I watched the Goosebumps movie tonight with my son and I started feeling nostalgic about other books (not in the Goosebumps series) that I read when I was a kid. I've been scouring Google looking for this one book for the last hour or so, and I can't seem to find what I'm looking for.
I'm trying to figure out the title of one particular book from roughly the early 1990s. It must have been aimed at younger readers, because I recall checking it out from my elementary school library.
I think this book may have had a couple different stories in it. I don't recall the other stories because, frankly, they were kind of lame. But this story really scared me at the time. This was, I believe, the first story in the book.
The story was about an old television set, complete with a channel knob. The the protagonist of the story was, I believe, a younger person - a boy. I don't remember much of the "flesh" of the story, but here's the gist of it...

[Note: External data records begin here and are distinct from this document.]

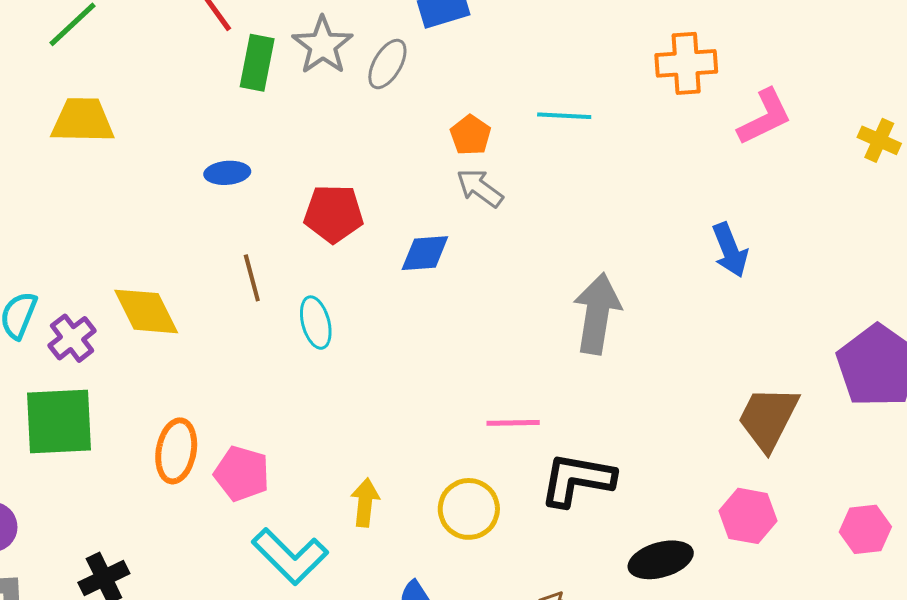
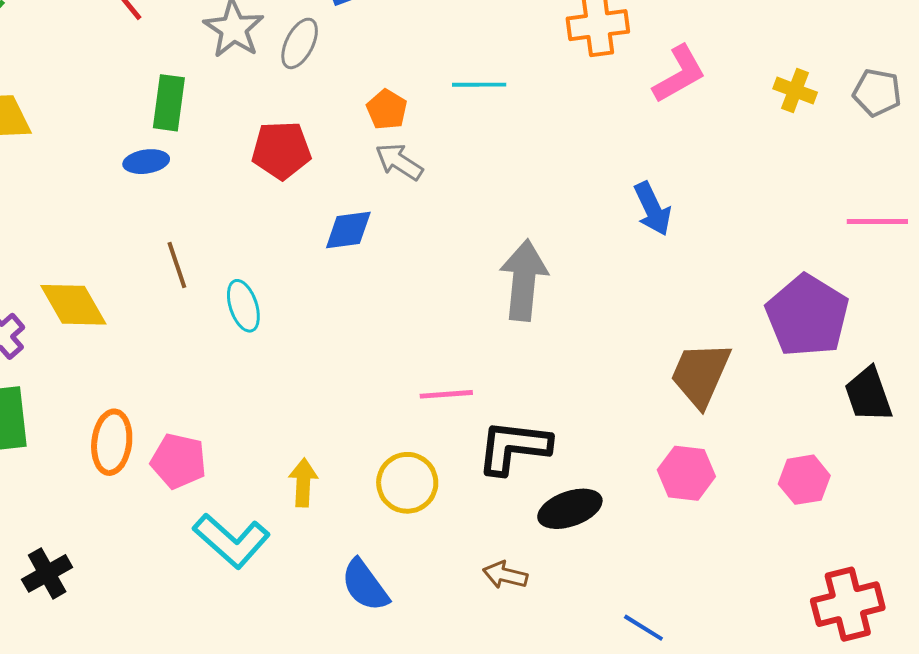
green rectangle: (257, 63) -> (169, 103), moved
red pentagon: (334, 214) -> (281, 150), moved
black ellipse: (661, 560) -> (570, 509), moved

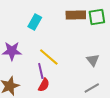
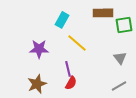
green square: (97, 17) -> (124, 25), moved
yellow line: (49, 57) -> (77, 43), moved

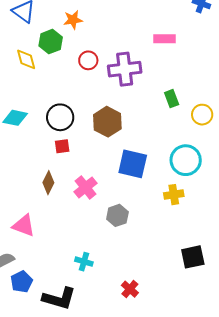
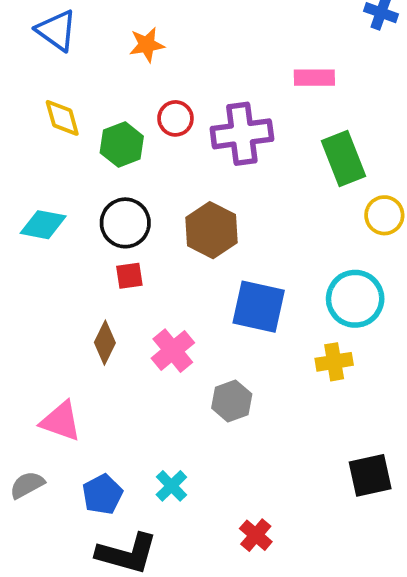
green hexagon: (51, 42) -> (122, 145), moved
green rectangle: (172, 99) -> (344, 159), moved, size x1.6
cyan cross: (84, 262) -> (171, 486), turned 30
blue pentagon: (22, 282) -> (102, 494), moved

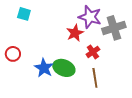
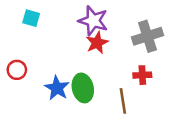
purple star: (90, 17) -> (93, 21), moved
red cross: (93, 52) -> (142, 75), moved, turned 32
green ellipse: (64, 68) -> (83, 88), turned 55

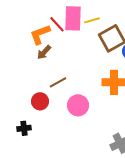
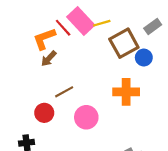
pink rectangle: (73, 18) -> (81, 21), turned -45

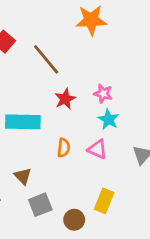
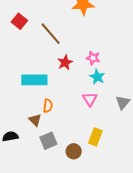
orange semicircle: (64, 148) -> (48, 106), moved
pink triangle: (98, 149) -> (90, 99), turned 35

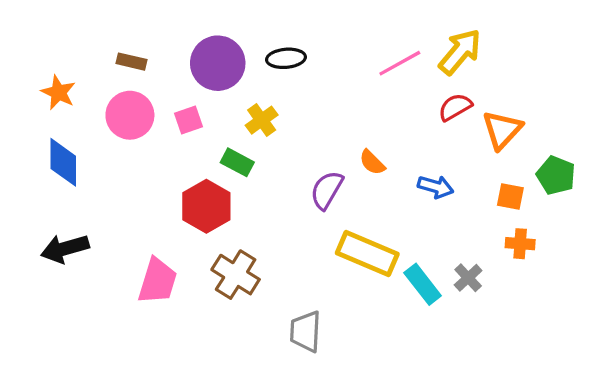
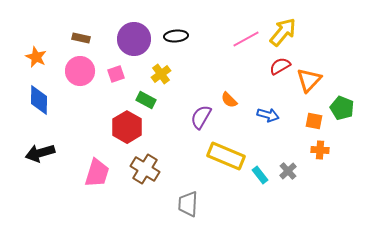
cyan rectangle: (423, 284) -> (260, 175), size x0.7

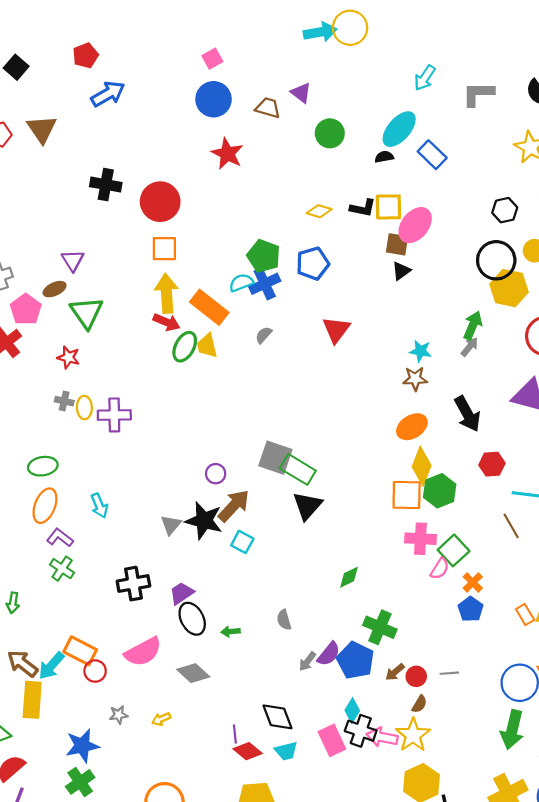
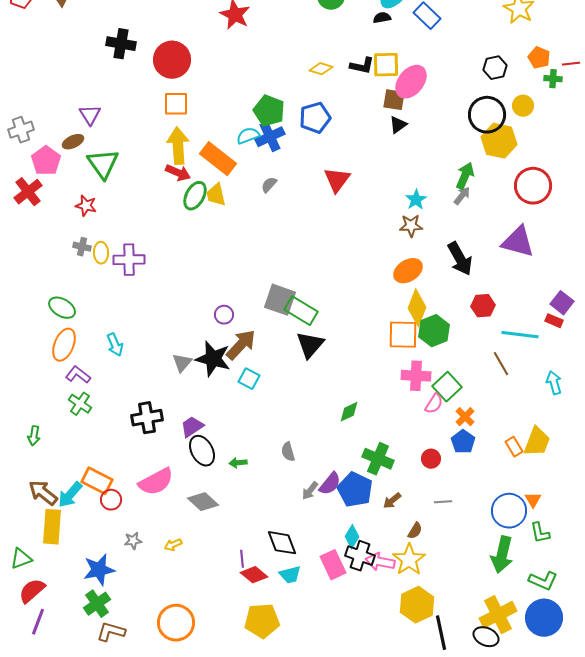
cyan star: (420, 351) -> (416, 200), turned 30
green ellipse: (43, 466) -> (62, 308), turned 40
red circle: (416, 676) -> (431, 459), moved

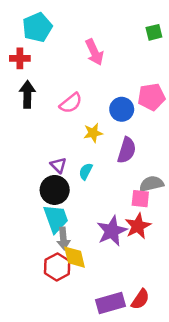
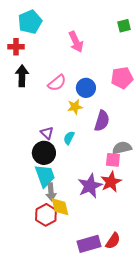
blue circle: (122, 109) -> (86, 88), moved

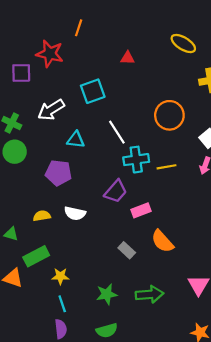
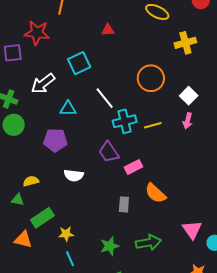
purple trapezoid: (116, 191) -> (109, 152), turned 110
yellow semicircle: (42, 216) -> (31, 181), moved
gray rectangle: (127, 250) -> (124, 204), turned 56

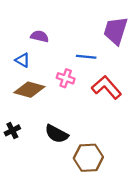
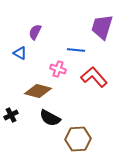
purple semicircle: (40, 36) -> (35, 32), turned -77
brown diamond: (29, 90) -> (38, 91), moved

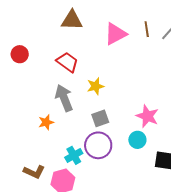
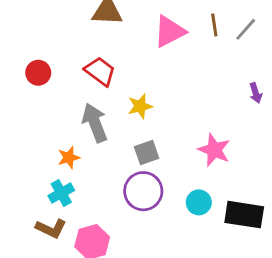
red circle: (20, 54) -> (38, 73), moved
cyan circle: (137, 140) -> (199, 202), moved
cyan cross: (74, 155) -> (61, 193), moved

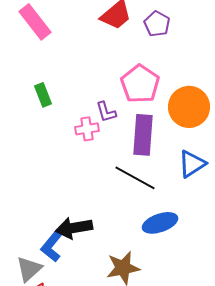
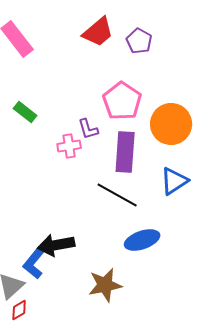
green rectangle: (43, 95) -> (25, 112), turned -30

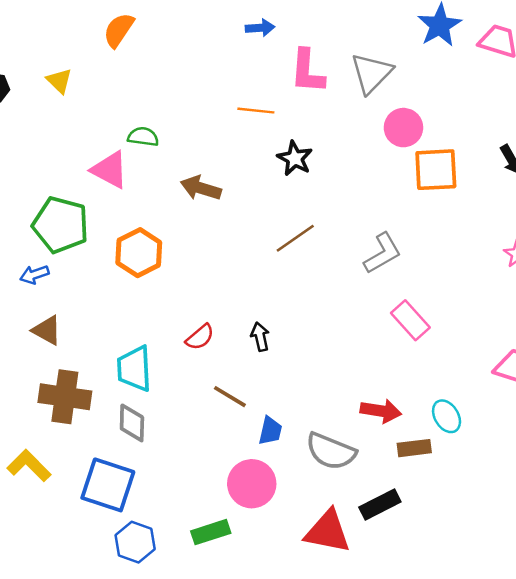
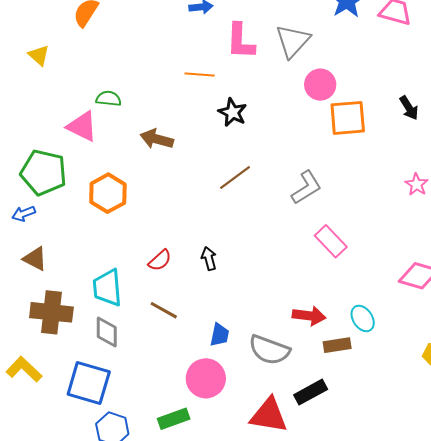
brown line: (230, 397) -> (164, 310), moved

As the kid was flipping through channels on the TV late at night, he came across what looked like a cemetery scene in some grainy old black and white horror movie. He thought the cemetery looked familiar, and at that point, he noticed that it looked a lot like a nearby cemetery. As he continued to watch, the TV then showed the dead rising out of their graves in the cemetery. Wondering what he was watching, the kid noticed that the knob of the TV was stuck between two different channels. As the kid continued to watch, the TV showed zombies shambling down the road outside the cemetery, and then down his road, and then outside of a house - his house. The zombies began pounding at the door of the house on the TV, and at the same time, the kid could hear pounding at his front door.
I believe the story may have ended with the kid disabling the TV somehow (unplugging it?), and the pounding at the door stopped.
Again, just for clarification, this was not a Goosebumps book. I don't even know who the publisher was - if I had to guess, I'd have to say "Scholastic"? All I'm looking for is a title, either of the story or of the book itself.